Every record needs to be repeated exactly; its pictures do not.

Information: Begin

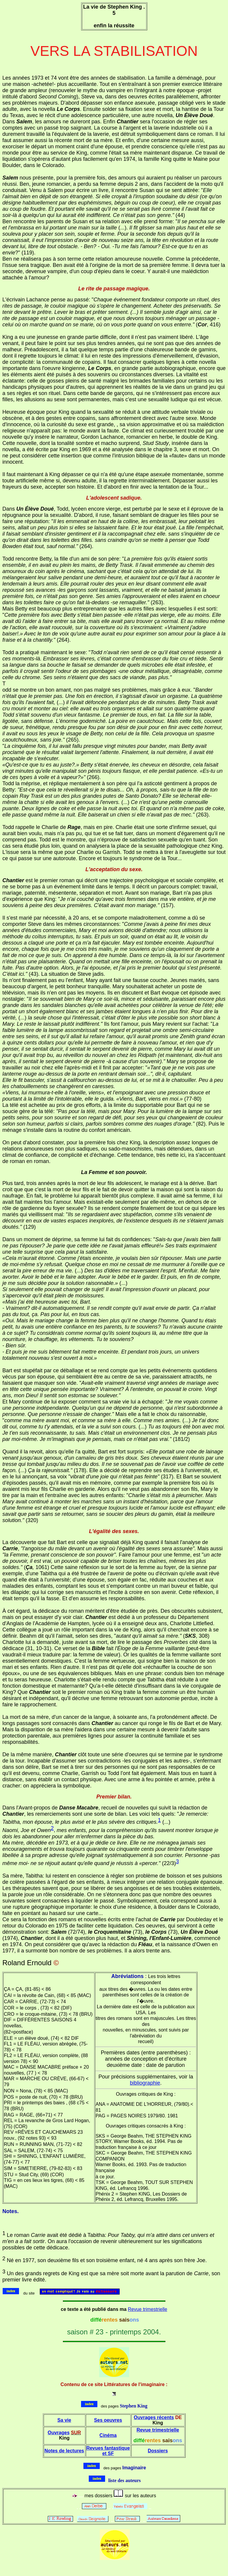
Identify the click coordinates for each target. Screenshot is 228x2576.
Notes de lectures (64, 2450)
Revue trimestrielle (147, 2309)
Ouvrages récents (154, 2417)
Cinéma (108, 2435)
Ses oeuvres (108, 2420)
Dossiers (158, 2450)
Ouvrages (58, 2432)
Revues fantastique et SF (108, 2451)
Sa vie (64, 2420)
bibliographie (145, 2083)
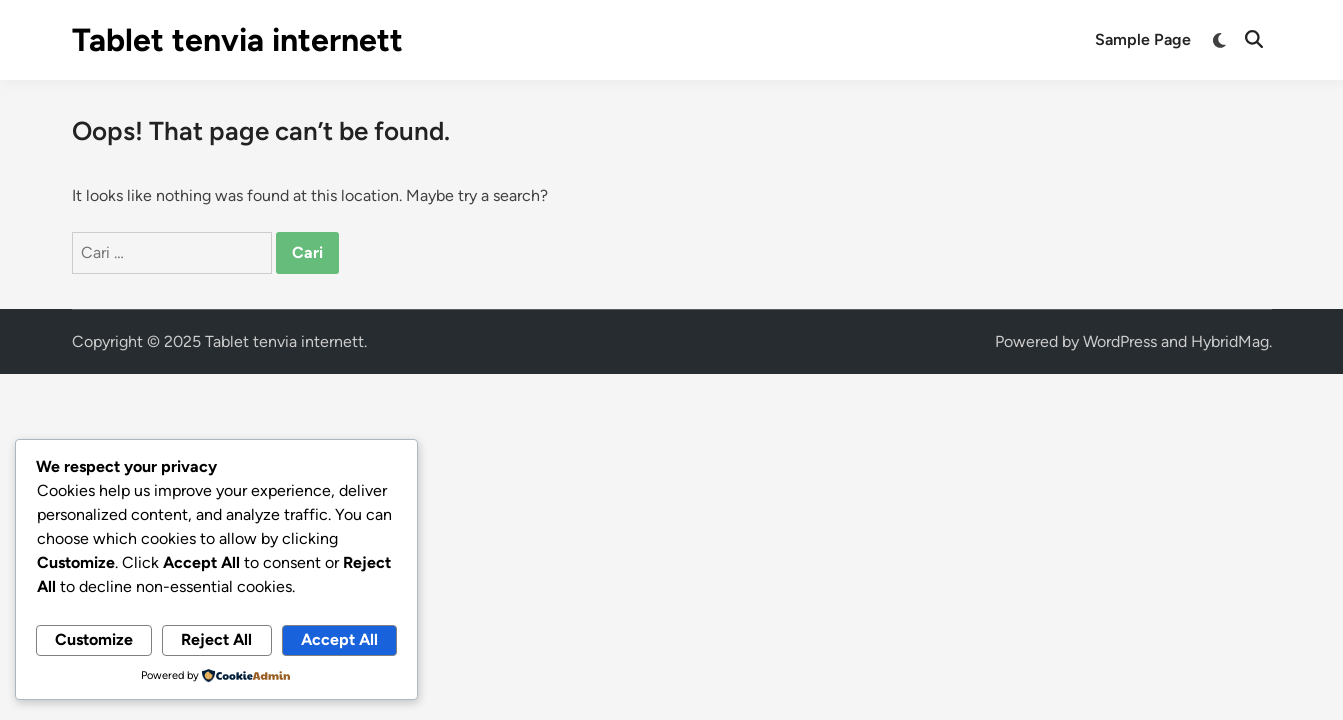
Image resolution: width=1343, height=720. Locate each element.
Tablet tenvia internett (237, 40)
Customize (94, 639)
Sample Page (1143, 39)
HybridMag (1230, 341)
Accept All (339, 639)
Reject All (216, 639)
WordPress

Information: End

Solution to this problem:
Identify the click coordinates for each target. Screenshot is 228x2576.
Notes de lectures (64, 2450)
Revue trimestrielle (147, 2309)
Ouvrages récents (154, 2417)
Cinéma (108, 2435)
Ses oeuvres (108, 2420)
Dossiers (158, 2450)
Ouvrages (58, 2432)
Revues fantastique et SF (108, 2451)
Sa vie (64, 2420)
bibliographie (145, 2083)
Image resolution: width=1343, height=720. Locate each element.
Tablet tenvia internett (237, 40)
Customize (94, 639)
Sample Page (1143, 39)
HybridMag (1230, 341)
Accept All (339, 639)
Reject All (216, 639)
WordPress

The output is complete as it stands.